Exercise — Using the data below, reproduce exactly the lines from the line with "на летние каникулы." to the line with "течением, нужное", both included; pictures must be dropped.

↓↓↓

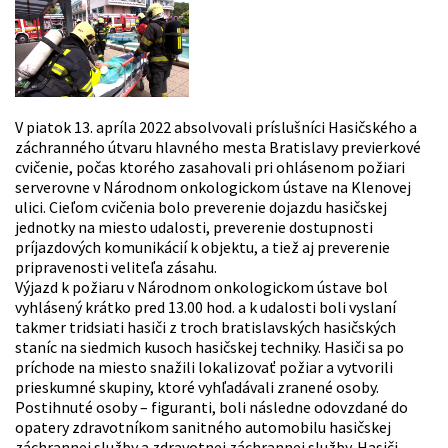
V piatok 13. apríla 2022 absolvovali príslušníci Hasičského a
záchranného útvaru hlavného mesta Bratislavy previerkové
cvičenie, počas ktorého zasahovali pri ohlásenom požiari
serverovne v Národnom onkologickom ústave na Klenovej
ulici. Cieľom cvičenia bolo preverenie dojazdu hasičskej
jednotky na miesto udalosti, preverenie dostupnosti
príjazdových komunikácií k objektu, a tiež aj preverenie
pripravenosti veliteľa zásahu.
Výjazd k požiaru v Národnom onkologickom ústave bol
vyhlásený krátko pred 13.00 hod. a k udalosti boli vyslaní
takmer tridsiati hasiči z troch bratislavských hasičských
staníc na siedmich kusoch hasičskej techniky. Hasiči sa po
príchode na miesto snažili lokalizovať požiar a vytvorili
prieskumné skupiny, ktoré vyhľadávali zranené osoby.
Postihnuté osoby – figuranti, boli následne odovzdané do
opatery zdravotníkom sanitného automobilu hasičskej
záchrannej služby a zdravotnej záchrannej služby. Hasiči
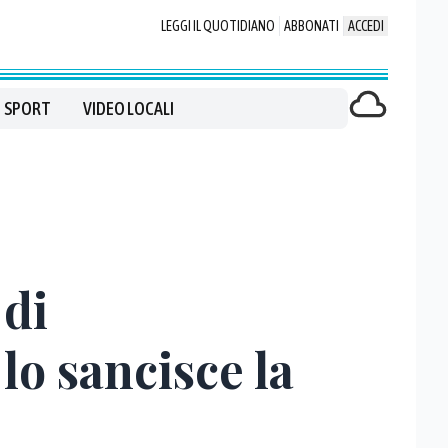
LEGGI IL QUOTIDIANO
ABBONATI
ACCEDI
SPORT
VIDEO LOCALI
 di
 lo sancisce la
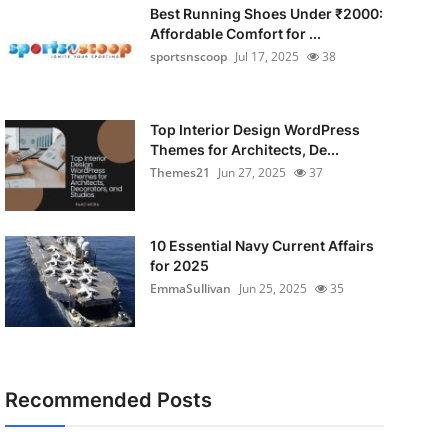
Best Running Shoes Under ₹2000:
Affordable Comfort for ...
sportsnscoop
Jul 17, 2025
38
Top Interior Design WordPress
Themes for Architects, De...
Themes21
Jun 27, 2025
37
10 Essential Navy Current Affairs
for 2025
EmmaSullivan
Jun 25, 2025
35
Recommended Posts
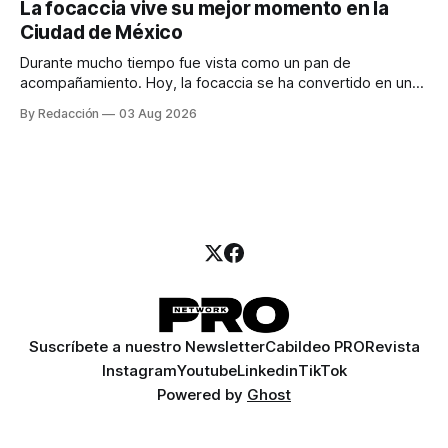
La focaccia vive su mejor momento en la
para encontrar prospectos, un vendedor para atender
Ciudad de México
llamadas y mensajes, y —con suerte— una persona
Durante mucho tiempo fue vista como un pan de
acompañamiento. Hoy, la focaccia se ha convertido en uno
de los platillos favoritos de quienes buscan cocina
By Redacción
03 Aug 2026
artesanal, ingredientes de calidad y experiencias que
invitan a compartir alrededor de la mesa. Durante mucho
tiempo, hablar de cocina italiana era siempre de
Suscríbete a nuestro Newsletter
Cabildeo PRO
Revista
Instagram
Youtube
Linkedin
TikTok
Powered by
Ghost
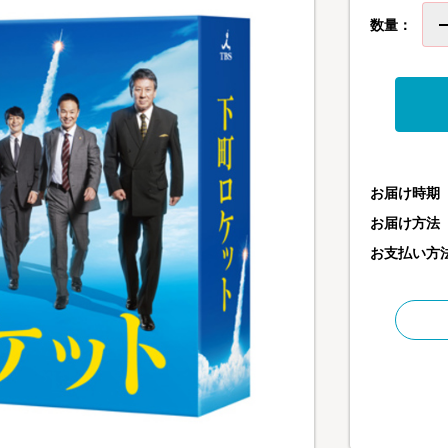
数量：
お届け時期
お届け方法
お支払い方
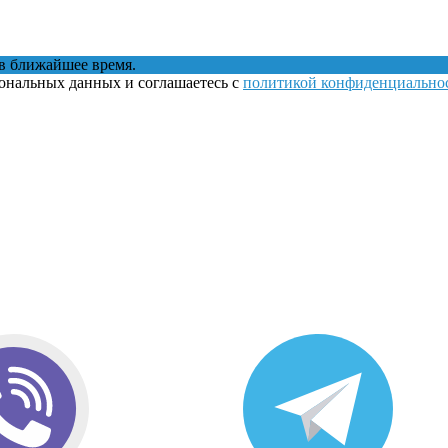
в ближайшее время.
сональных данных и соглашаетесь с
политикой конфиденциально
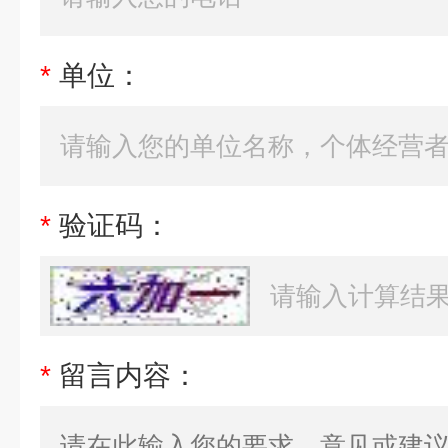
*
单位：
*
验证码：
*
留言内容：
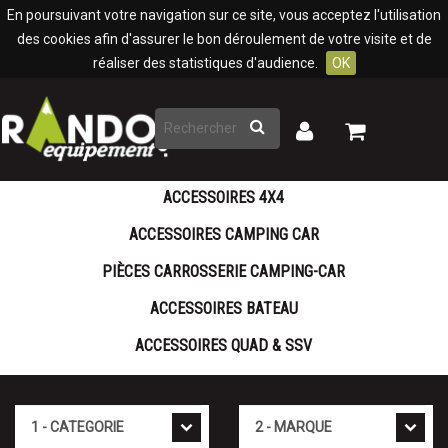
Panneau de gestion des cookies
En poursuivant votre navigation sur ce site, vous acceptez l'utilisation
des cookies afin d'assurer le bon déroulement de votre visite et de
réaliser des statistiques d'audience.
OK
Rechercher
Mon
Mon
panier
compte
ACCESSOIRES 4X4
ACCESSOIRES CAMPING CAR
PIÈCES CARROSSERIE CAMPING-CAR
ACCESSOIRES BATEAU
ACCESSOIRES QUAD & SSV
Cat�gorie
Marque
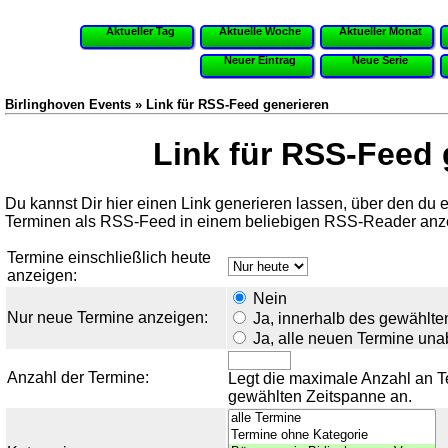
Aktueller Tag
Aktuelle Woche
Aktueller Monat
Neuer Eintrag
Neue Serie
Birlinghoven Events » Link für RSS-Feed generieren
Link für RSS-Feed 
Du kannst Dir hier einen Link generieren lassen, über den du
Terminen als RSS-Feed in einem beliebigen RSS-Reader anze
Termine einschließlich heute
anzeigen:
Nein
Nur neue Termine anzeigen:
Ja, innerhalb des gewählte
Ja, alle neuen Termine un
Anzahl der Termine:
Legt die maximale Anzahl an Te
gewählten Zeitspanne an.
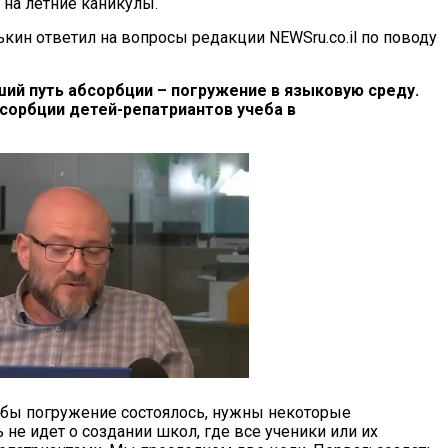
 на летние каникулы.
кин ответил на вопросы редакции NEWSru.co.il по поводу
ший путь абсорбции – погружение в языковую среду.
бсорбции детей-репатриантов учеба в
чтобы погружение состоялось, нужны некоторые
не идет о создании школ, где все ученики или их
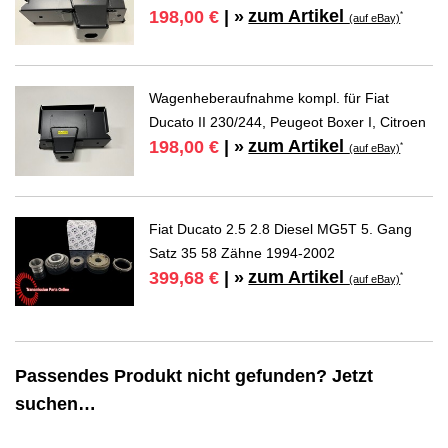
zum Artikel
198,00 €
| »
*
(auf eBay)
Wagenheberaufnahme kompl. für Fiat
Ducato II 230/244, Peugeot Boxer I, Citroen
zum Artikel
198,00 €
| »
*
(auf eBay)
Fiat Ducato 2.5 2.8 Diesel MG5T 5. Gang
Satz 35 58 Zähne 1994-2002
zum Artikel
399,68 €
| »
*
(auf eBay)
Passendes Produkt nicht gefunden? Jetzt
suchen…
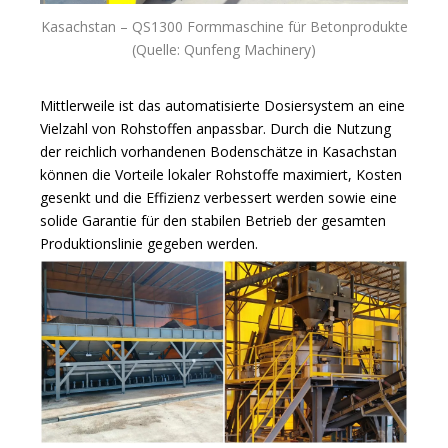
Kasachstan – QS1300 Formmaschine für Betonprodukte
(Quelle: Qunfeng Machinery)
Mittlerweile ist das automatisierte Dosiersystem an eine
Vielzahl von Rohstoffen anpassbar. Durch die Nutzung
der reichlich vorhandenen Bodenschätze in Kasachstan
können die Vorteile lokaler Rohstoffe maximiert, Kosten
gesenkt und die Effizienz verbessert werden sowie eine
solide Garantie für den stabilen Betrieb der gesamten
Produktionslinie gegeben werden.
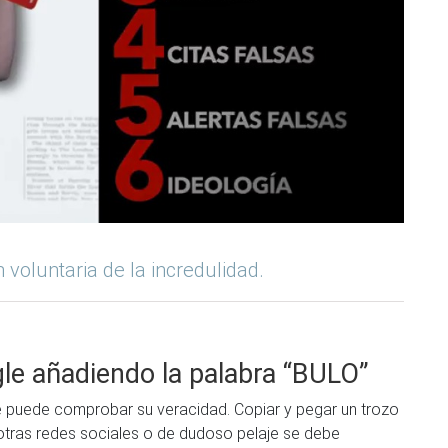
voluntaria de la incredulidad.
e añadiendo la palabra “BULO”
se puede comprobar su veracidad. Copiar y pegar un trozo
 otras redes sociales o de dudoso pelaje se debe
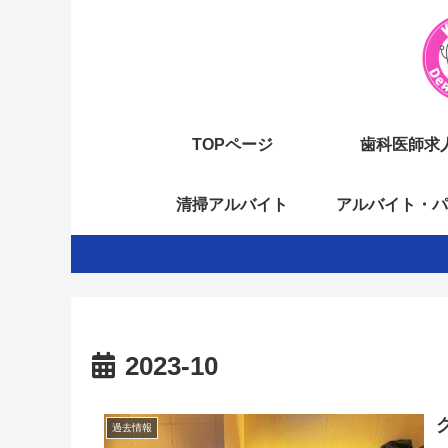
TOPページ
歯科医師求
清掃アルバイト
アルバイト・パ
2023-10
過去情報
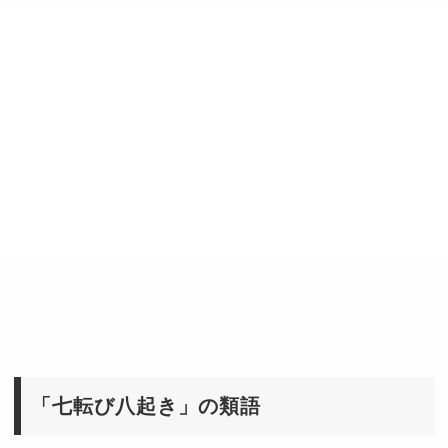
「七転び八起き」の類語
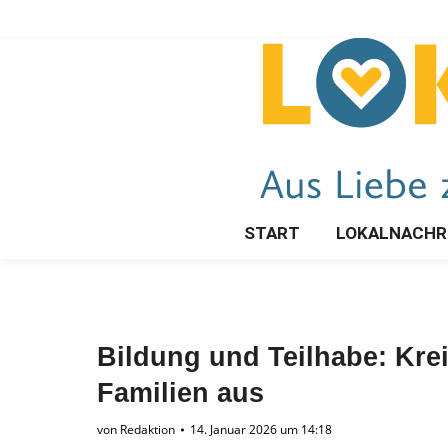
START
LOKALNACHR
Bildung und Teilhabe: Kre
Familien aus
von
Redaktion
14. Januar 2026 um 14:18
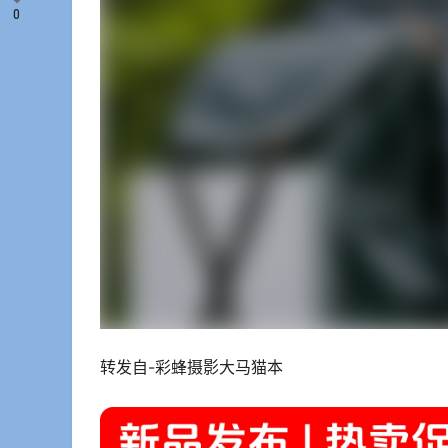
0
转发自-彩蜂摄影大马猫本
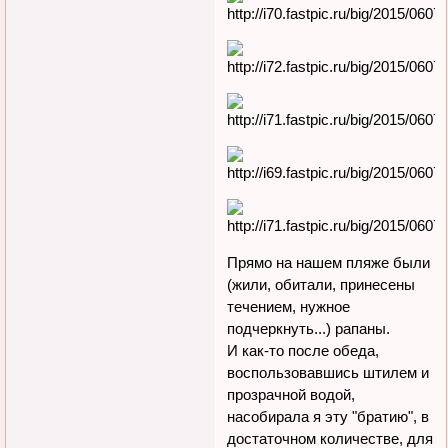
Прямо на нашем пляже были
(жили, обитали, принесены
течением, нужное
подчеркнуть...) рапаны.
И как-то после обеда,
воспользовавшись штилем и
прозрачной водой,
насобирала я эту "братию", в
достаточном количестве, для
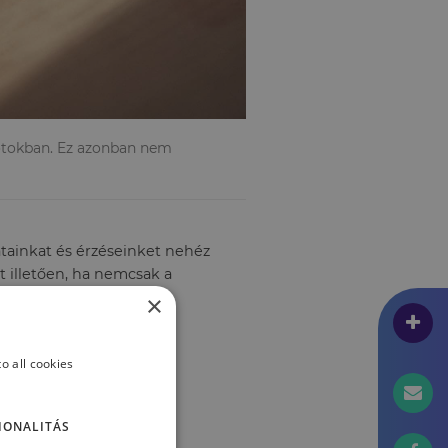
totokban. Ez azonban nem
tainkat és érzéseinket nehéz
t illetően, ha nemcsak a
×
o all cookies
IONALITÁS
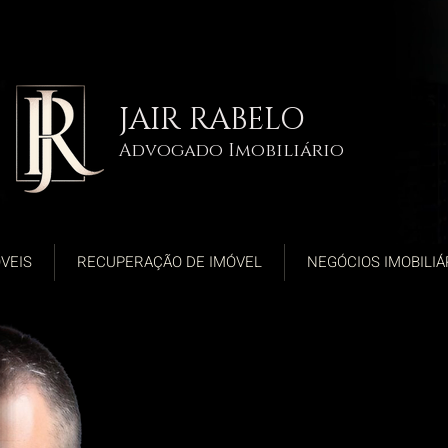
JAIR RABELO
Advogado Imobiliário
VEIS
RECUPERAÇÃO DE IMÓVEL
NEGÓCIOS IMOBILIÁ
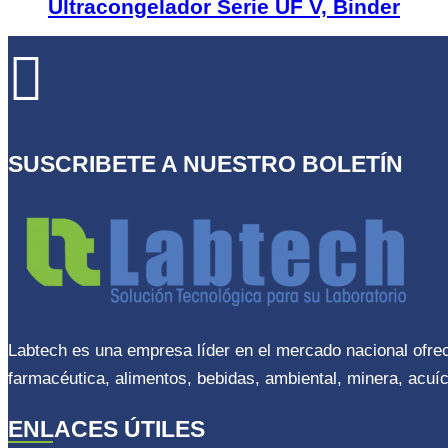
Ultracongelador Serie UF V, Binder

SUSCRIBETE A NUESTRO BOLETÍN
Labtech es una empresa líder en el mercado nacional ofre
farmacéutica, alimentos, bebidas, ambiental, minera, acuíc
ENLACES ÚTILES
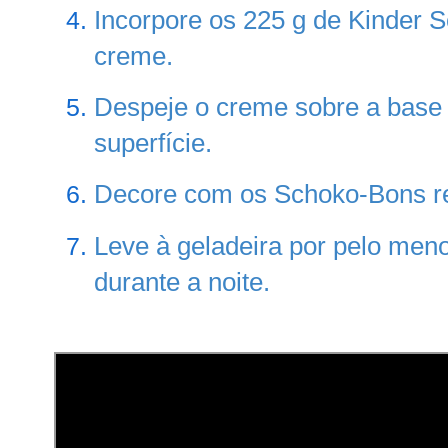
Incorpore os 225 g de Kinder S
creme.
Despeje o creme sobre a base d
superfície.
Decore com os Schoko-Bons re
Leve à geladeira por pelo meno
durante a noite.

↑↑↑

Answer section —
 на летние каникулы.
кин ответил на вопросы редакции NEWSru.co.il по поводу
ший путь абсорбции – погружение в языковую среду.
бсорбции детей-репатриантов учеба в
чтобы погружение состоялось, нужны некоторые
не идет о создании школ, где все ученики или их
zum Artikel
198,00 €
| »
*
(auf eBay)
Wagenheberaufnahme kompl. für Fiat
Ducato II 230/244, Peugeot Boxer I, Citroen
zum Artikel
198,00 €
| »
*
(auf eBay)
Fiat Ducato 2.5 2.8 Diesel MG5T 5. Gang
Satz 35 58 Zähne 1994-2002
zum Artikel
399,68 €
| »
*
(auf eBay)
Passendes Produkt nicht gefunden? Jetzt
suchen…
Kasachstan – QS1300 Formmaschine für Betonprodukte
(Quelle: Qunfeng Machinery)
Mittlerweile ist das automatisierte Dosiersystem an eine
Vielzahl von Rohstoffen anpassbar. Durch die Nutzung
der reichlich vorhandenen Bodenschätze in Kasachstan
können die Vorteile lokaler Rohstoffe maximiert, Kosten
gesenkt und die Effizienz verbessert werden sowie eine
solide Garantie für den stabilen Betrieb der gesamten
Produktionslinie gegeben werden.
voluntaria de la incredulidad.
e añadiendo la palabra “BULO”
se puede comprobar su veracidad. Copiar y pegar un trozo
 otras redes sociales o de dudoso pelaje se debe
TOPページ
歯科医師求
清掃アルバイト
アルバイト・パ
2023-10
過去情報
「七転び八起き」の類語
START
LOKALNACHR
Bildung und Teilhabe: Kre
Familien aus
von
Redaktion
14. Januar 2026 um 14:18
0
转发自-彩蜂摄影大马猫本
Прямо на нашем пляже были
(жили, обитали, принесены
течением, нужное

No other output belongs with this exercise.